» DATA IN THIS EXERCISE:
'''

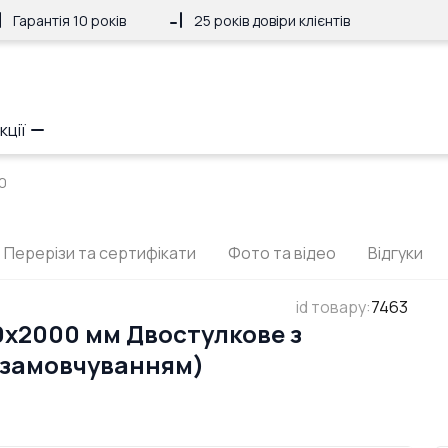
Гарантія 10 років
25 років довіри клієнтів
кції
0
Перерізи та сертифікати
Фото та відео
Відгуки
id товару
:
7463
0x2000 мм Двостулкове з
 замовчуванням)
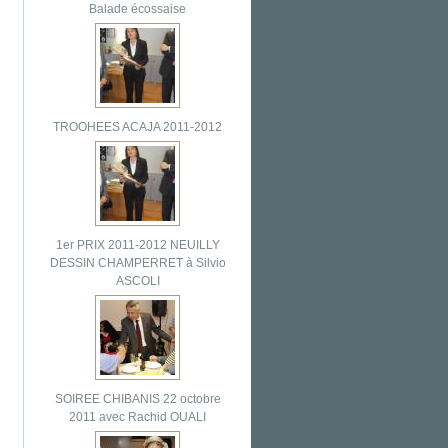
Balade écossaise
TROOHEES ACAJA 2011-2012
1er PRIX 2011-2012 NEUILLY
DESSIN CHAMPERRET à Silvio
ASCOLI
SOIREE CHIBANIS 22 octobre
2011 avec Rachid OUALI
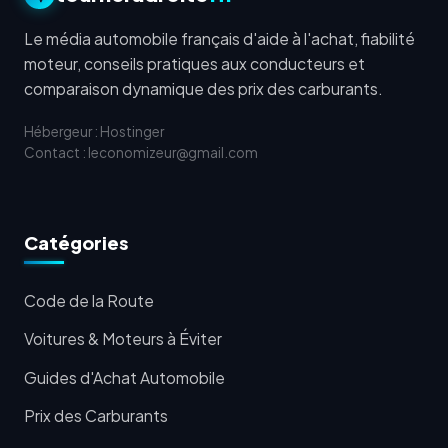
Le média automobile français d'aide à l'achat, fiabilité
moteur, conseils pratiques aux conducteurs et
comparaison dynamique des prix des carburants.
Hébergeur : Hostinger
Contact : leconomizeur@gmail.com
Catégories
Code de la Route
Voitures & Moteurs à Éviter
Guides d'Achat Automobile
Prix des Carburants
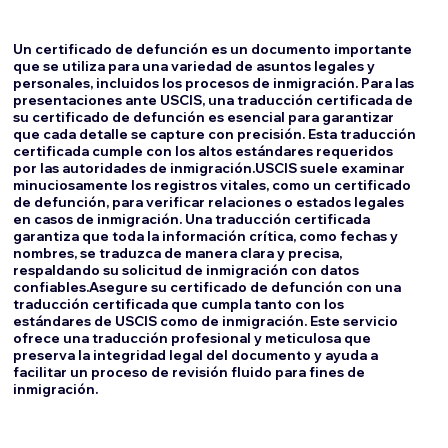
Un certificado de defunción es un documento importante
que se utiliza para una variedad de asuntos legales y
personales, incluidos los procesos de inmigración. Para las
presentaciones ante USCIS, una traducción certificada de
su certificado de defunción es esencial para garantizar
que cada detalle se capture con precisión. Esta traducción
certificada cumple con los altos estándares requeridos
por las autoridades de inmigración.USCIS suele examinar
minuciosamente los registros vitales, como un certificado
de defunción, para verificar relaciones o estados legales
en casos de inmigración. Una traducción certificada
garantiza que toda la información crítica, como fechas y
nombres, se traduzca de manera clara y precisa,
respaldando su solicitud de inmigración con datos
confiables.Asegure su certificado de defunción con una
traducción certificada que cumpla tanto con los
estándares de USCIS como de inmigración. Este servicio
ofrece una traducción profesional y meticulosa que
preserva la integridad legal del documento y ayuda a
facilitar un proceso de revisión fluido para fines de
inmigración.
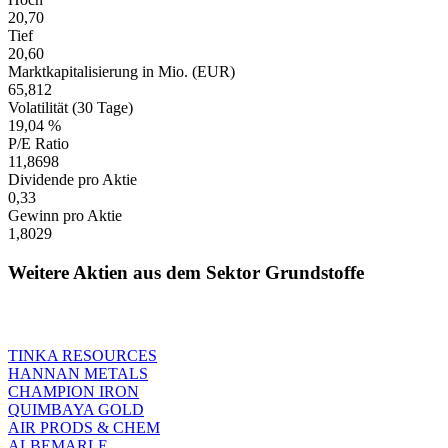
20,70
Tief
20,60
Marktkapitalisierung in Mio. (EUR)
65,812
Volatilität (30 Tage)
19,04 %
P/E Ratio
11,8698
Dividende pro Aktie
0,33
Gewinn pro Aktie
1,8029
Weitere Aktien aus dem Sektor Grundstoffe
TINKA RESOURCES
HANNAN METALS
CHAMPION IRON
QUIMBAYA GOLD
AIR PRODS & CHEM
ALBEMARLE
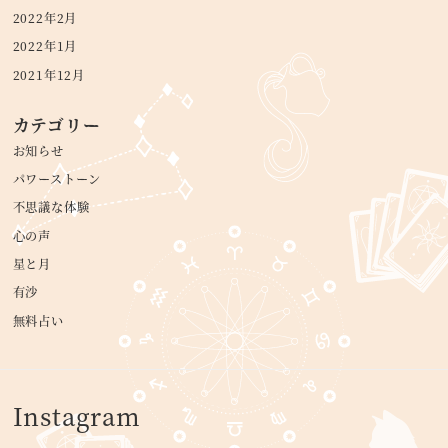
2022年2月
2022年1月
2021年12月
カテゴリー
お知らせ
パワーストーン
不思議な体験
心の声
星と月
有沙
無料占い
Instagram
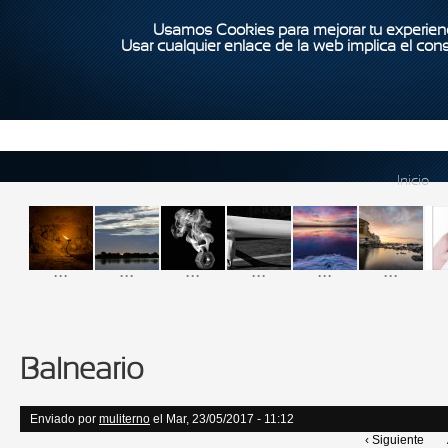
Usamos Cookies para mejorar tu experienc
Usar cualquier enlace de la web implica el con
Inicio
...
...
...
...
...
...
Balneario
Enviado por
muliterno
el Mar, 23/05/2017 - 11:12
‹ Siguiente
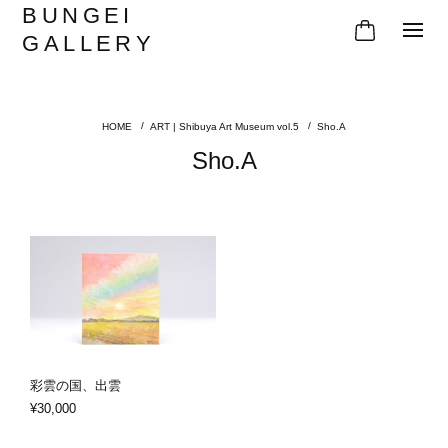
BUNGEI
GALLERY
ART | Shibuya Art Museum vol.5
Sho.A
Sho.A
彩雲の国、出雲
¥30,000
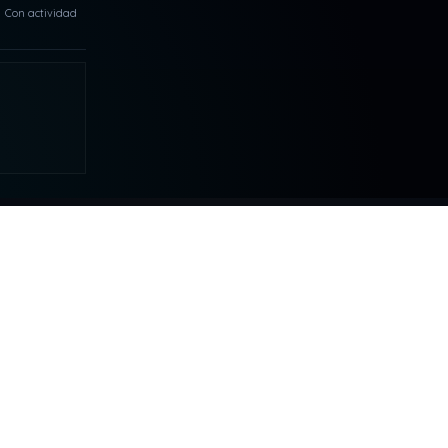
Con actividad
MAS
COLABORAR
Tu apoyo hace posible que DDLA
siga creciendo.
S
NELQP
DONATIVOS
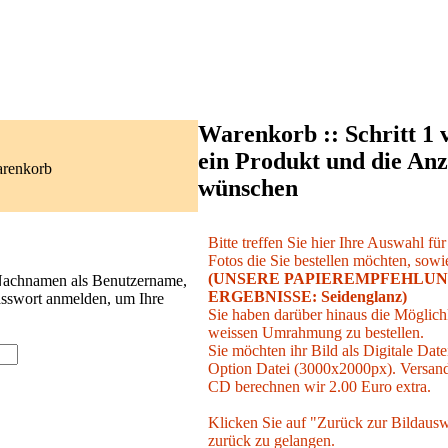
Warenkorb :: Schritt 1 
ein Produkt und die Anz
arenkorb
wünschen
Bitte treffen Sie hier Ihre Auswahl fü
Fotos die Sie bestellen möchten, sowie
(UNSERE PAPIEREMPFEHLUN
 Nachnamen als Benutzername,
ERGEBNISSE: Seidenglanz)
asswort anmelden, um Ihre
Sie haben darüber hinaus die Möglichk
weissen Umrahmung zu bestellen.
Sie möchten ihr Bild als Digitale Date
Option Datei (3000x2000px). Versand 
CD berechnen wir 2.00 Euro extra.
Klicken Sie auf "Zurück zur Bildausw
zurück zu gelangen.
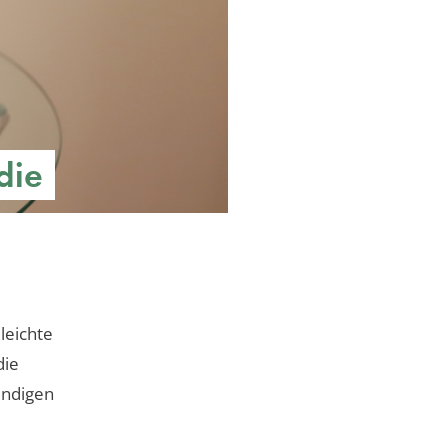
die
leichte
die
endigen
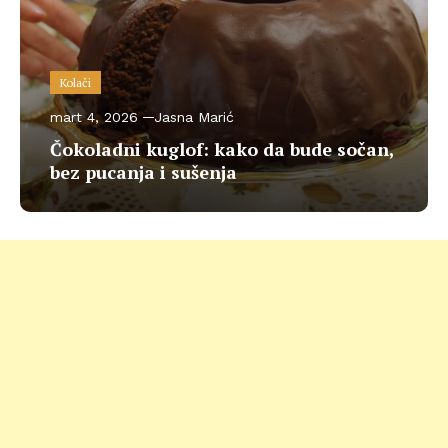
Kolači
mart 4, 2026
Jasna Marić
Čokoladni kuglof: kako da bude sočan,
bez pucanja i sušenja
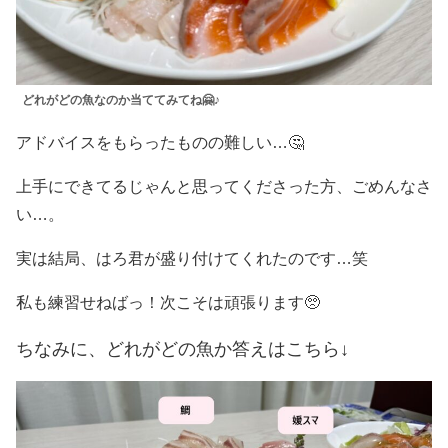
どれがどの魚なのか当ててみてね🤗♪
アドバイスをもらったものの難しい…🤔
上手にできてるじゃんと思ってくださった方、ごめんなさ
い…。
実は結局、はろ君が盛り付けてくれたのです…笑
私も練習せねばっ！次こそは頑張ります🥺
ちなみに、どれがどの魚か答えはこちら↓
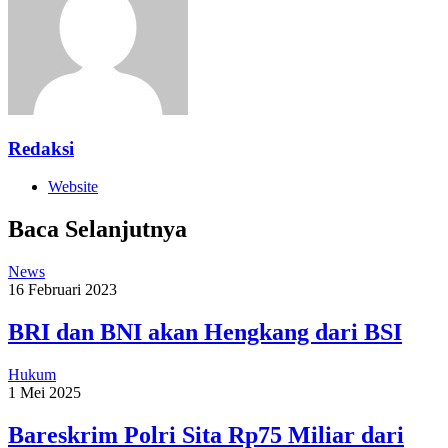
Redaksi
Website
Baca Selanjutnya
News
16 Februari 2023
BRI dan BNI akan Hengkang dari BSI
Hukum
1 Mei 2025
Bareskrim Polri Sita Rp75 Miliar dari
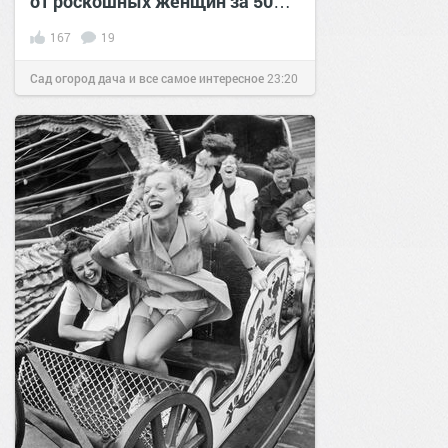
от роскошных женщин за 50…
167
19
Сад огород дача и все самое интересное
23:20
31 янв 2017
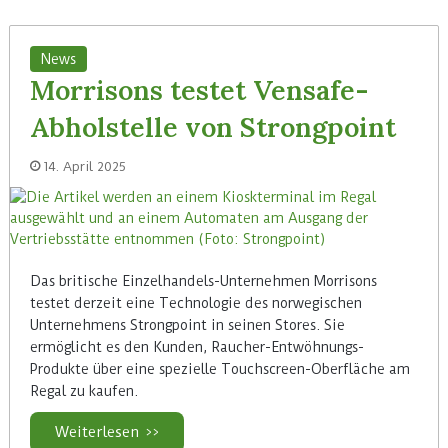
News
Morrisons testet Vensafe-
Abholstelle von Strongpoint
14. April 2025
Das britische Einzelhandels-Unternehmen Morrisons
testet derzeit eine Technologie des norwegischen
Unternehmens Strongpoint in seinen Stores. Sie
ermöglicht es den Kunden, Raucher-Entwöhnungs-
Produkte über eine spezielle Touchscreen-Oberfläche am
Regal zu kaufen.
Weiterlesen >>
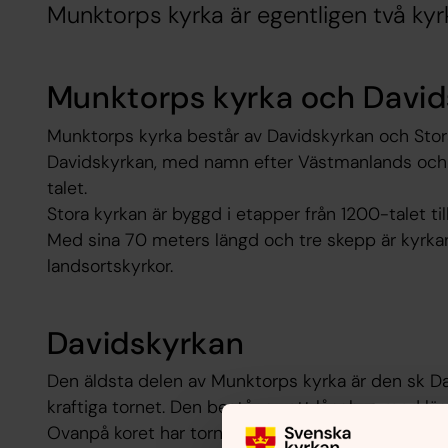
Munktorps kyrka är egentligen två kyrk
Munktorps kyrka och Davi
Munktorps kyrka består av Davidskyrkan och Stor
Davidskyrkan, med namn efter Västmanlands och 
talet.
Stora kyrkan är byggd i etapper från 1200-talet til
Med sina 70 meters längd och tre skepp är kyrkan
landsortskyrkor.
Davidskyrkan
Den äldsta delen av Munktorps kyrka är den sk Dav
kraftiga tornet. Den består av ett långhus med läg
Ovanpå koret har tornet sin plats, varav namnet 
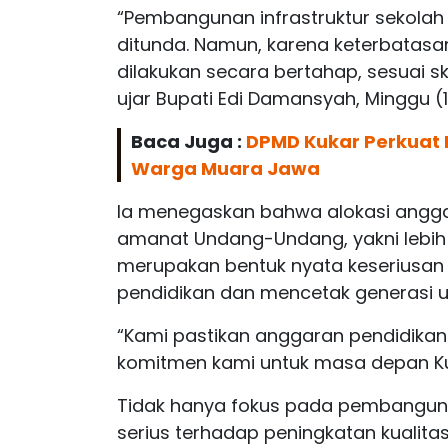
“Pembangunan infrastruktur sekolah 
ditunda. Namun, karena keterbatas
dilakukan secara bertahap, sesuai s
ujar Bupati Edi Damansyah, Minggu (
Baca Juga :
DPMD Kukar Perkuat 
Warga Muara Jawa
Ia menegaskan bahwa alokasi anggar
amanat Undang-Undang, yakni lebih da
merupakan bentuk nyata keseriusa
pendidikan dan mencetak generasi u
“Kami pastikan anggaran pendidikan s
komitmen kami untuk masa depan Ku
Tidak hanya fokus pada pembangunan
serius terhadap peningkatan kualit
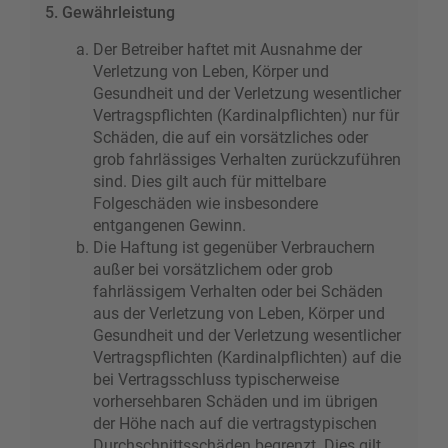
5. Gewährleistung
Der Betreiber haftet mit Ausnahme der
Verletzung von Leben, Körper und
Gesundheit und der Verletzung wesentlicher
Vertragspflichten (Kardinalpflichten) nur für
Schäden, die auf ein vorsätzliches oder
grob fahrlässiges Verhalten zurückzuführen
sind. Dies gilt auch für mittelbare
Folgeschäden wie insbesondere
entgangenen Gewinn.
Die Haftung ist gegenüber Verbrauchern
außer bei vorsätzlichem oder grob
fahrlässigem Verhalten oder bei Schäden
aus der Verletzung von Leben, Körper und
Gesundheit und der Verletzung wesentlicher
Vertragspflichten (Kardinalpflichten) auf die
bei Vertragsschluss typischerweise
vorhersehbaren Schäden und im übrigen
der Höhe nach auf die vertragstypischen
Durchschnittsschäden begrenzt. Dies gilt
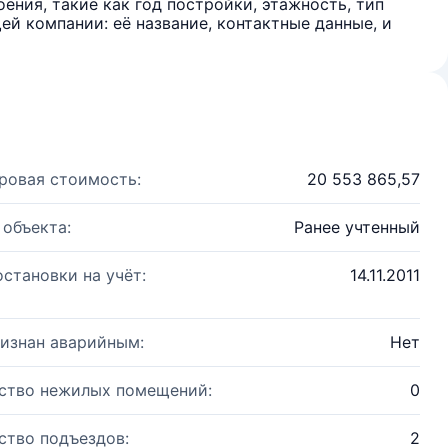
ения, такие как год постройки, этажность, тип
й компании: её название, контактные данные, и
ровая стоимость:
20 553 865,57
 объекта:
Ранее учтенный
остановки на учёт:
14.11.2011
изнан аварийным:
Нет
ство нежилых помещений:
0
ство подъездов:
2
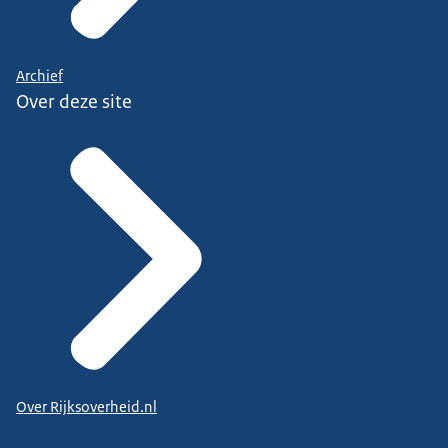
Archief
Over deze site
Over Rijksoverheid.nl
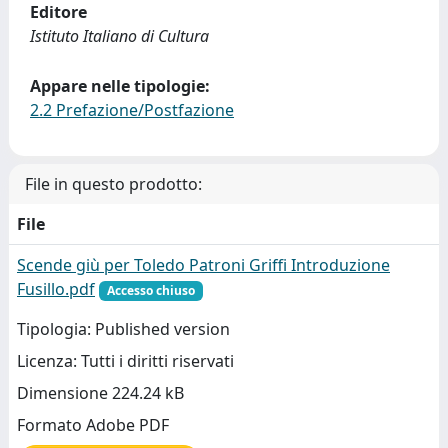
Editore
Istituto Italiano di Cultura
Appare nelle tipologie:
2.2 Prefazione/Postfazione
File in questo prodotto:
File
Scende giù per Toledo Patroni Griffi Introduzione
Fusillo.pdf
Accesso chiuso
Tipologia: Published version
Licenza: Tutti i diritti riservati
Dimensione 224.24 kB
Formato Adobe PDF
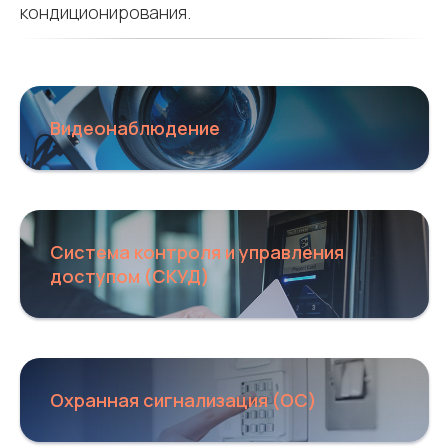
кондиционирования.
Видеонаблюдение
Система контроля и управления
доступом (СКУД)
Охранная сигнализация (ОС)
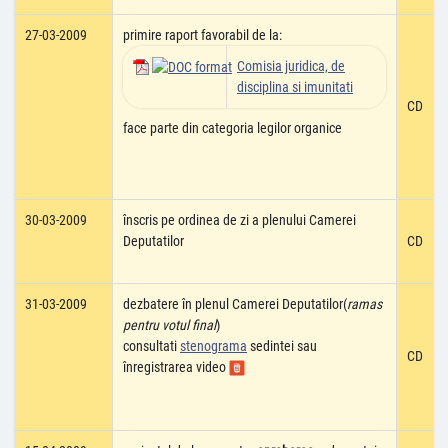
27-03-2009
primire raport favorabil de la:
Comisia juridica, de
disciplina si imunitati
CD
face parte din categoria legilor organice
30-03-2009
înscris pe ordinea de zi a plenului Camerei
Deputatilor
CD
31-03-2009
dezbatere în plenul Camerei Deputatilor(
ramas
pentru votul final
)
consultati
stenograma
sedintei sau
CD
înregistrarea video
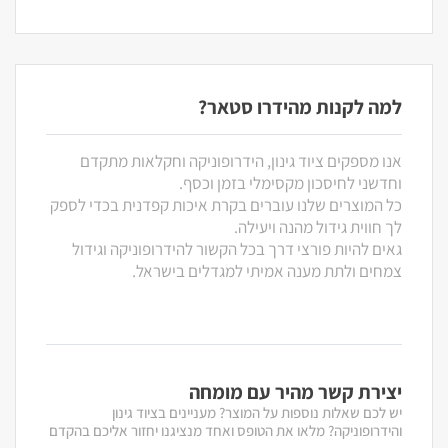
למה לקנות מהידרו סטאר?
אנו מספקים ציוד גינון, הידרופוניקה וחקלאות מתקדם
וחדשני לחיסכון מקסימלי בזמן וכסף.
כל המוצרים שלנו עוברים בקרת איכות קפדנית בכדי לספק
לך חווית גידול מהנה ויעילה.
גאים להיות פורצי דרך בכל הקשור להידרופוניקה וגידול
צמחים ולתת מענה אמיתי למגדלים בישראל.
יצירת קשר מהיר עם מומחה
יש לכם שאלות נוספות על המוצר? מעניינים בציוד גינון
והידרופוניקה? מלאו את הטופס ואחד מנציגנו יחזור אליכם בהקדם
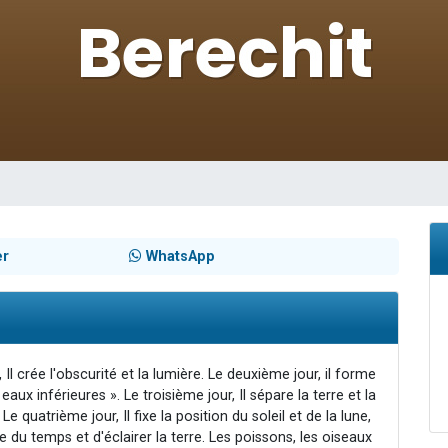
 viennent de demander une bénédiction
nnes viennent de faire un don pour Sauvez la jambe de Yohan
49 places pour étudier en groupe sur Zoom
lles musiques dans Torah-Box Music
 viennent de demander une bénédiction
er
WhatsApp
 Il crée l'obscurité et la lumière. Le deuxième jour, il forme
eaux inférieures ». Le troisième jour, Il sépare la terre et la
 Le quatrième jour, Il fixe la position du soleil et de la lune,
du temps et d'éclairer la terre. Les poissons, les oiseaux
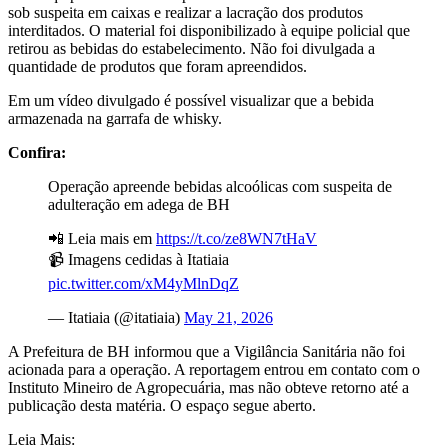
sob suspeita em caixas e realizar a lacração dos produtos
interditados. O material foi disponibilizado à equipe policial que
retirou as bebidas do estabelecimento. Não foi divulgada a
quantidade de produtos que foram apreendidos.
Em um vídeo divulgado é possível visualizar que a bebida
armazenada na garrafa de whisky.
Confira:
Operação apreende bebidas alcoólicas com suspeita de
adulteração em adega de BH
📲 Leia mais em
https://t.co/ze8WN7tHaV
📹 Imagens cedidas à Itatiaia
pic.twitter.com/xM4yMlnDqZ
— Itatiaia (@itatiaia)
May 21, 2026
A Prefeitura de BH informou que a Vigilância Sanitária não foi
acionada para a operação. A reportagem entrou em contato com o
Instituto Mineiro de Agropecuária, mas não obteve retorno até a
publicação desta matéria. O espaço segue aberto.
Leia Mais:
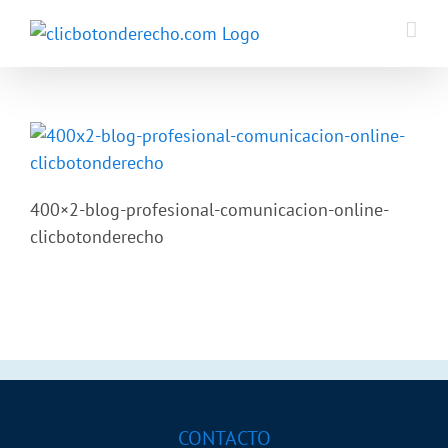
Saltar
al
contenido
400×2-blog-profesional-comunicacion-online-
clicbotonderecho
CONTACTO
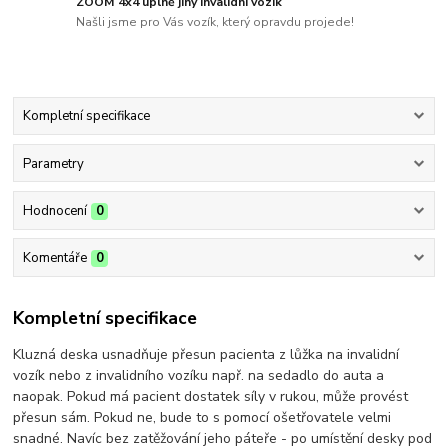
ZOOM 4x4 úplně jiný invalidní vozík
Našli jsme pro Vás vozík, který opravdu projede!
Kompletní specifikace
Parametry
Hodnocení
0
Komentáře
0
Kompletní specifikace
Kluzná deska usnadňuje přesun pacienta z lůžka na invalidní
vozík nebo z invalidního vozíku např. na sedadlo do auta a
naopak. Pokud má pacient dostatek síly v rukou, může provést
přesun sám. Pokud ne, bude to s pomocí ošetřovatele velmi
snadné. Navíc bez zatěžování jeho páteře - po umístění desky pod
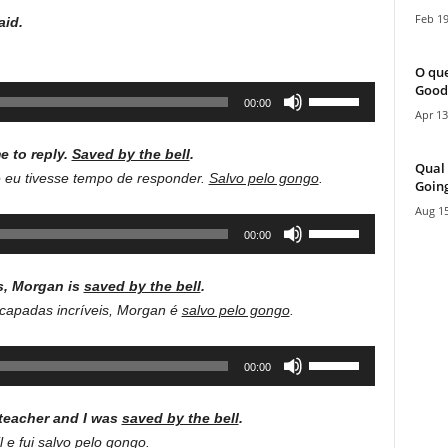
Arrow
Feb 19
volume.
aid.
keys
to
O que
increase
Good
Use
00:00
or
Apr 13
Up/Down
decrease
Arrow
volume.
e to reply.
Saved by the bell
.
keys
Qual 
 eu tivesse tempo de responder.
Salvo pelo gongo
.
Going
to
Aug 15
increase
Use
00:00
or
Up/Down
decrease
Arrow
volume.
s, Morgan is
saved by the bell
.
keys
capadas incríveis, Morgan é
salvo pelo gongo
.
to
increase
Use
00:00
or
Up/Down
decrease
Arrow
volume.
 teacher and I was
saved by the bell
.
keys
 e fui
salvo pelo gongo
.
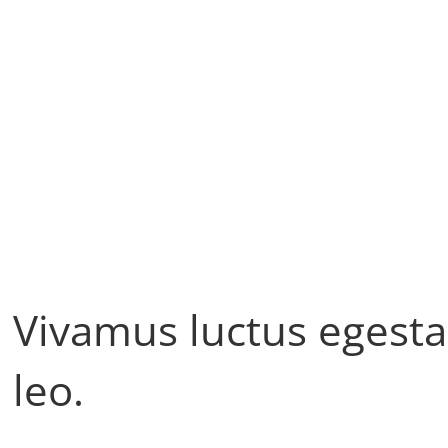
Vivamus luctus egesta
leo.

'''

» ASSIGNED TASK: Reproduce the data above exactly, but only the lines from the one showing "גאים להיות פורצי" through the one showing "sob suspeita em", with both ends kept and the pictures left out.

» ANSWER SPACE:
גאים להיות פורצי דרך בכל הקשור להידרופוניקה וגידול
צמחים ולתת מענה אמיתי למגדלים בישראל.
יצירת קשר מהיר עם מומחה
יש לכם שאלות נוספות על המוצר? מעניינים בציוד גינון
והידרופוניקה? מלאו את הטופס ואחד מנציגנו יחזור אליכם בהקדם
 viennent de demander une bénédiction
nnes viennent de faire un don pour Sauvez la jambe de Yohan
49 places pour étudier en groupe sur Zoom
lles musiques dans Torah-Box Music
 viennent de demander une bénédiction
er
WhatsApp
 Il crée l'obscurité et la lumière. Le deuxième jour, il forme
eaux inférieures ». Le troisième jour, Il sépare la terre et la
 Le quatrième jour, Il fixe la position du soleil et de la lune,
du temps et d'éclairer la terre. Les poissons, les oiseaux
sob suspeita em caixas e realizar a lacração dos produtos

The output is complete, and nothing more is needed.